Friday, August 27, 2010

ChristianityToday.com: Defenders of Whatever

In the comments to the last post, Trumwill wrote about agenda-driven entertainment:

The really preachy stuff with a sermon at the end with music playing is not nearly as successful as shows that more thoroughly investigate issues and then gently guide you to the conclusion, being interesting and entertaining the whole way.

I would submit as a generality that propaganda makes bad art.  There are exceptions of course; Philadelphia succeeded artistically even though it was transparently pro-homosexual agitprop.  But usually, propaganda hit pieces suffer the fate of Rendition and disappear without a trace.

The converse question – does good art make more effective propaganda – brought to my mind the movie Bridge to Terabithia.

BtT, faithfully adapted from the Katherine Paterson’s Newbury medaled book, concerns two children: a boy, Jess, from a working class churchgoing family; and a girl, Leslie, from an upper-middle class family with no apparent religious convictions.  The two children use their imaginations to turn a stretch of woods into an enchanted forest with magical creatures.  The young boy, in particular, uses this fantasy world to help him cope with various stresses at home and school.

The subject of religion comes up in the movie when Leslie attends church with Jess’s family.  Leslie finds Christianity to be aesthetically pleasing but dismisses the idea that God would send anybody to hell.  Later – SPOILER ALERT – when Leslie drowns while attempting to visit the enchanted forest alone, Jess seeks assurances from his father that Leslie wouldn’t really go to hell, and his father replies that she would go to heaven for being a good person.

Now, on the one hand, BtT is obviously pushing a universalist message contrary to orthodox Christian teaching.  On the other hand, the movie’s handling of the subject was as fair as one could reasonably expect.  A sympathetic character accurately presents the doctrine of Original Sin, and – to my ears – presents it far more compellingly that the sentimental rebuttals.  Jess’s father is a rough, practical man who mocks his son’s artistic ambitions, but these are in context more attributable to class limitations rather than religion.

So the question is, does BtT “thoroughly investigate issues and then gently guide you” to a universalist position?  Does it do so effectively? 
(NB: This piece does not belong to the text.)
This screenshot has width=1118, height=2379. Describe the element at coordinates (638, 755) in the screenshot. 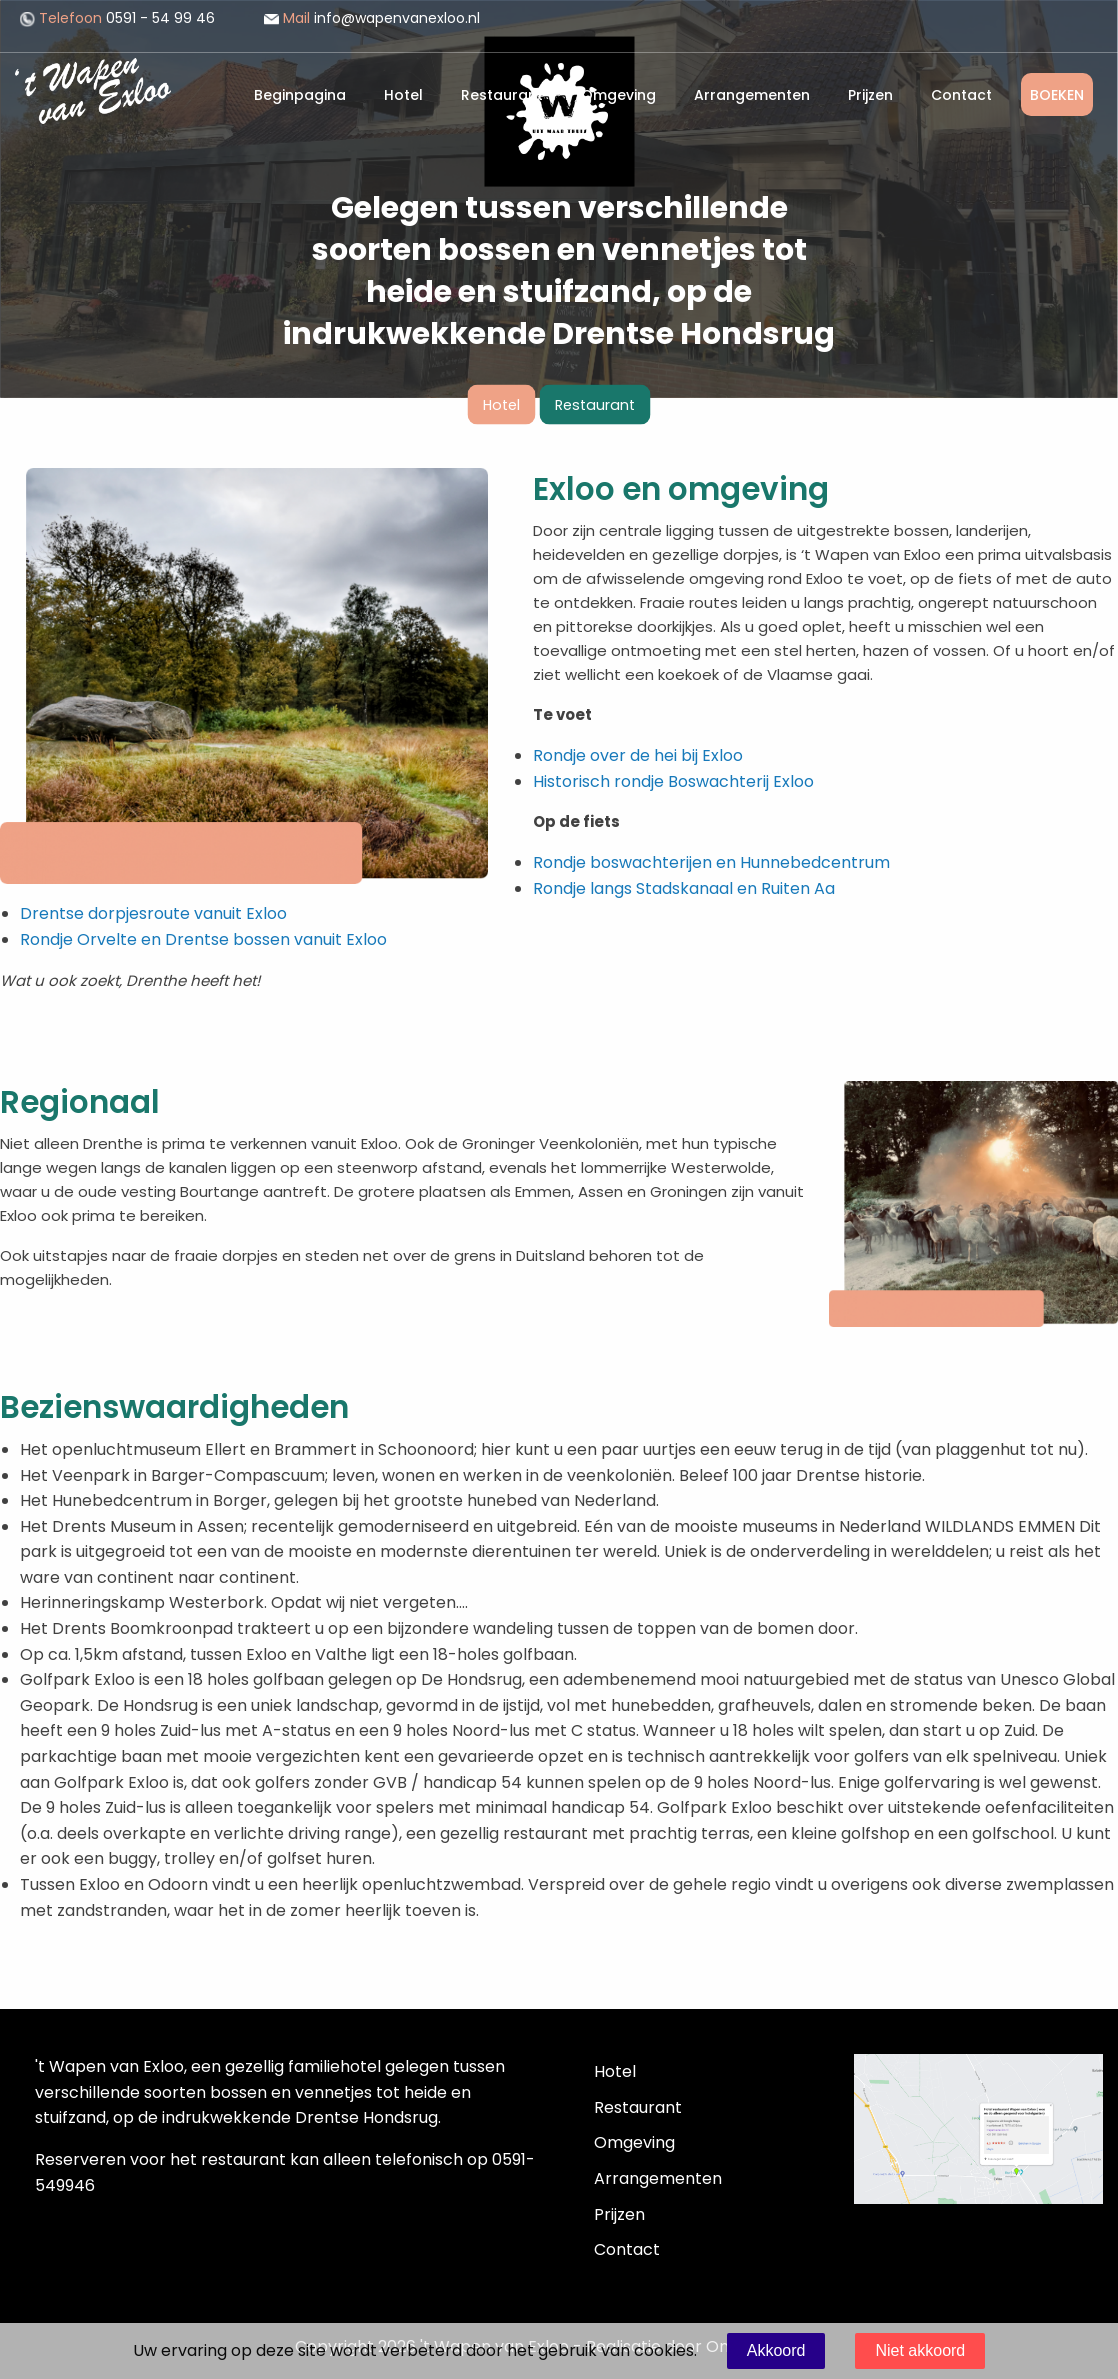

To answer this question, I turned to ChristianityToday.com and found three articles that discuss the movie.  While these articles discuss the film’s artistic merits and compare it to the children’s book, nowhere do they raise the issue of its universalist advocacy.  (This isn’t just me being hypersensitive:  here is a liberal website that had no trouble getting the point.)

While I am glad that Christian art criticism has come a long way from when it merely counted episodes of sex and violence, I’m not sure what use it is if it can’t spot instances of heterodox theology.  I can appreciate that, given Paterson’s background (she was the child of missionaries to China and the husband of a Presbyterian pastor), this was a book and movie that Christian reviewers wanted to like, and indeed they are likable.  But CT.com does a disservice to its readers when its writers either can’t spot or don’t care about a subtext running contrary to the Gospel.

5 comments:

knightblaster said...

My guess, Phi, is that they saw the universalist message well enough, but compared to most other films saw it as being, on balance, a positive film. I think that given how reviling so many films are from the Christian perspective, something like BtT, while obviously problematic, gets some praise for being relatively less so. At least that's my guess. And I agree that even if this is the reason, it's pretty useless for a Christian magazine to be reviewing a film like BtT like that.

At the same time, I don't think films like The Golden Compass got a free pass from the Christian press -- but then again that film/book is much less subtle and more or less directly attacks Christianity.

Dr. Φ said...

Novaseeker: Well said. TGC is an example of a film whose propaganda made it a commercial and artistic failure.

Jehu said...

The most effective propaganda is what I call 'Histogram Distortion'. That is, you make the high-status and sympathetic characters in the movie holders of the view or status marker that you're trying to push. You do the converse with what you're trying to suppress, making your opponent archetypes appear 'uncool'. Thus, all your gay characters will JUST HAPPEN to be sympathetic, and your anti-homosexual characters will of course be uncool. The position of your antagonist will just HAPPEN to be undercut by him being a child abuser, etc. Frequently, you can bolt this content on without changing the artistic core of the story.

Dr. Φ said...

Jehu: We see exactly this kind of propaganda in BtT. Leslie and her parents are portrayed as happy and whimsical, while Jess is unhappy and his father is stressed. From what I understand, Ayn Rand and Philip Pullman also use this method frequently in their books.

We see a similar distortion in media with regard to race. Like how the medical doctor or computer programmer will always be black, for instance.

Anonymous said...

It's a book for girls. I read it as a child and hated it SO much. I'm not averse to tearjerkers, but even as a child I despised the girl and found no reason to mourn her foolish, useless death. Give me Lloyd Alexander any day.